Psychological issues that encourage people to seek professional help can affect clients of any age and situation, but women who have recently given birth are often indicated as being at a somewhat high risk of developing post-partum depression. This concern has been shown to have considerable potential effects on children, and has been the subject of numerous studies in recent decades. Yet antenatal depression, which is experienced during pregnancy or within the preceding nine months, is realizing greater attention within the professional and academic communities. Studies conducted on antenatal depression have suggested that women who experience symptoms including hopelessness, profound sadness, a lack of motivation, and other issues before or during pregnancy may be at a much higher risk of being affected by postpartum depression.
Also troubling, recent research connects antenatal depression with increased rates of violent behavior in teens whose mothers were afflicted with the issue.
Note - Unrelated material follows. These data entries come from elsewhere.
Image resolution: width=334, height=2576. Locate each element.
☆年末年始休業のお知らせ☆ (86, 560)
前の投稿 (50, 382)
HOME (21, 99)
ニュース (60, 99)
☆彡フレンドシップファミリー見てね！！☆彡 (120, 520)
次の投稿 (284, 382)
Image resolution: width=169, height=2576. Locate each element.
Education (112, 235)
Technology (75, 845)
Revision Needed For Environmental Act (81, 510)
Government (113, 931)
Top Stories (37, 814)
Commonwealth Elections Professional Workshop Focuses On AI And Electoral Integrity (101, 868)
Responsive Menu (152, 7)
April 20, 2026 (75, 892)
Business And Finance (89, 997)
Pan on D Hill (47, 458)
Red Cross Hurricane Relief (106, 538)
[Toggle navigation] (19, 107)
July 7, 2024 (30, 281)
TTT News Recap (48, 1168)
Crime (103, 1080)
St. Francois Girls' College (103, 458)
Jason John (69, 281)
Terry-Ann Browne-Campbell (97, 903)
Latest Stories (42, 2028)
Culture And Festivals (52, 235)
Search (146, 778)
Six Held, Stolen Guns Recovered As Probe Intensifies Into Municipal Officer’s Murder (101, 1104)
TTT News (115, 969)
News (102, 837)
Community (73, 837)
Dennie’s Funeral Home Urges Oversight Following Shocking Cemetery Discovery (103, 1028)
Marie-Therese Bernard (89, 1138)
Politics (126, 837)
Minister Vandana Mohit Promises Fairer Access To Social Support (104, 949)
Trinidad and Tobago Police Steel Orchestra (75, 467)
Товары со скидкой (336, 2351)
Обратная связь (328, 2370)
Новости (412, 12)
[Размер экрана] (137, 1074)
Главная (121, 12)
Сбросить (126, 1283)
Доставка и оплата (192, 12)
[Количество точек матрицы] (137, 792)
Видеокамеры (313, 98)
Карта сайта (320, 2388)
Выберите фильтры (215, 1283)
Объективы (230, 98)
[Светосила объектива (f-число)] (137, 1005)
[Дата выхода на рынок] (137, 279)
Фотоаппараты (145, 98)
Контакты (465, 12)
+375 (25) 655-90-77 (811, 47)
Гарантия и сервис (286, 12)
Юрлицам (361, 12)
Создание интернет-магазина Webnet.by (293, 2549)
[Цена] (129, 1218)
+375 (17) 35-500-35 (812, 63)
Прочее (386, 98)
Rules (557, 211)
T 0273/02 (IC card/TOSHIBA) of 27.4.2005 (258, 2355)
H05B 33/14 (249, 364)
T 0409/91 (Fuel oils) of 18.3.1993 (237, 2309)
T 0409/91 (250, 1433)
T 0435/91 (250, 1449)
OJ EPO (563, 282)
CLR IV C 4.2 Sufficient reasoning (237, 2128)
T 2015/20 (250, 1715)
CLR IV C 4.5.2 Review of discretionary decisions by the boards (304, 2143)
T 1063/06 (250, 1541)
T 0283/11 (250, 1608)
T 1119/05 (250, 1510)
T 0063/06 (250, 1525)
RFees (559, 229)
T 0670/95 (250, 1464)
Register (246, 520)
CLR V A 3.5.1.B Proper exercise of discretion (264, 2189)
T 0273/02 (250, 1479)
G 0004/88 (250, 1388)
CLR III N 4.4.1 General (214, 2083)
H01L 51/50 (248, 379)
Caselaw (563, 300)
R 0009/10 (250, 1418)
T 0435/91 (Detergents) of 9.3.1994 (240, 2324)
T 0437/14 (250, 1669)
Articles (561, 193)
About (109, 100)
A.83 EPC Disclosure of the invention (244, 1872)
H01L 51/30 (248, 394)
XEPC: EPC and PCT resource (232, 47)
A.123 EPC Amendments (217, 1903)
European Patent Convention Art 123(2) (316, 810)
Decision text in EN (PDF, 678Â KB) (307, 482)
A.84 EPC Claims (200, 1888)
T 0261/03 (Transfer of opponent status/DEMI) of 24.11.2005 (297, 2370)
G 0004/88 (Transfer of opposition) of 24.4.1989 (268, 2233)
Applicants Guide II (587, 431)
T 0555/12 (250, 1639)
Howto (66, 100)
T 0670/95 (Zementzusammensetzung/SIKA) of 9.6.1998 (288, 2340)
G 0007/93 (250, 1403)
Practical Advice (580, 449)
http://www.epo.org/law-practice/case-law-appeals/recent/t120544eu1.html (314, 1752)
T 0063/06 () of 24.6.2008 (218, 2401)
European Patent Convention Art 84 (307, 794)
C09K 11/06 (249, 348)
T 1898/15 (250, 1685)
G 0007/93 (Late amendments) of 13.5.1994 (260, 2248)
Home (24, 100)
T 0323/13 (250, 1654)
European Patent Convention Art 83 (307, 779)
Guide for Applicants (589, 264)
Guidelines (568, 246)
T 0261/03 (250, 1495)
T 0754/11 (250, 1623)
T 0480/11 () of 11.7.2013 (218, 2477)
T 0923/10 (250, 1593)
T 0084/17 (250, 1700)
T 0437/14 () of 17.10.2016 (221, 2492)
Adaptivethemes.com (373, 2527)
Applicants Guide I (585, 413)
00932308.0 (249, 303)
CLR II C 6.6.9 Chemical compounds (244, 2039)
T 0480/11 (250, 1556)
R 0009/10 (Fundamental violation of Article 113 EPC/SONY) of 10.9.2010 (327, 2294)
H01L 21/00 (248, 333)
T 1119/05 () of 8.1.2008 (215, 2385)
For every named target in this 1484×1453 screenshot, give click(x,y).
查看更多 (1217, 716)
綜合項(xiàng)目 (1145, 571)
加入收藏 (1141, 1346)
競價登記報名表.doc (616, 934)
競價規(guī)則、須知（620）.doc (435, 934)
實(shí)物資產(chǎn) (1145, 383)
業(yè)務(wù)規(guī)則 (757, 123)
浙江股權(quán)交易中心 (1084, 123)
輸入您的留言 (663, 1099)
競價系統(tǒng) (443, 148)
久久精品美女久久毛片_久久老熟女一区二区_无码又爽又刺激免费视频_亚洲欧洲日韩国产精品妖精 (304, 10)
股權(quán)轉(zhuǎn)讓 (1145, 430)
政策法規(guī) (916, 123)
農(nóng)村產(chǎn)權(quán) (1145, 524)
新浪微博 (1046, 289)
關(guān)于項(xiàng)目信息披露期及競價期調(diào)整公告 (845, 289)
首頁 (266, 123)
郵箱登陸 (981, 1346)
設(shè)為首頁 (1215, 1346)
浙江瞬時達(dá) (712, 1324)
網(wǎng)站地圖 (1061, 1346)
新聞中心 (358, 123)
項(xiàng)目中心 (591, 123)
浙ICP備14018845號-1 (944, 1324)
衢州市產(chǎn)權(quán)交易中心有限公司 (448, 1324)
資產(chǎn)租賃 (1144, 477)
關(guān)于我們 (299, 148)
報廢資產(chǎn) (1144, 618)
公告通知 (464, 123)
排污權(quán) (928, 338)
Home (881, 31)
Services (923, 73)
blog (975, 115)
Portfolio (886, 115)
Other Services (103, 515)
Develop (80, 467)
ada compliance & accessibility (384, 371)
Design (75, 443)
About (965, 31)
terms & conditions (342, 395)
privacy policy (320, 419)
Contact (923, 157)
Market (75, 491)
The children of mothers who experienced depression during pregnancy were also more likely to experience developmental difficulties, and some researchers have suggested that hormonal imbalances in the womb caused by substance abuse and other potentially dangerous behaviors may also result from the condition of being depressed.
Some psychiatric drugs indicated for those with symptoms of depression may be undesirable for expectant mothers, and obstetricians often advise against their use during pregnancy. The role of psychotherapy and other treatments may therefore become even more crucial for pregnant mothers as the prevalence and severity of antenatal depression becomes clearer. Through expanding therapy services to mothers-to-be while continuing research into the potential impacts of depression on the well-being of both mother and baby, today’s professionals may help ensure that tomorrow’s children receive a mentally healthier start.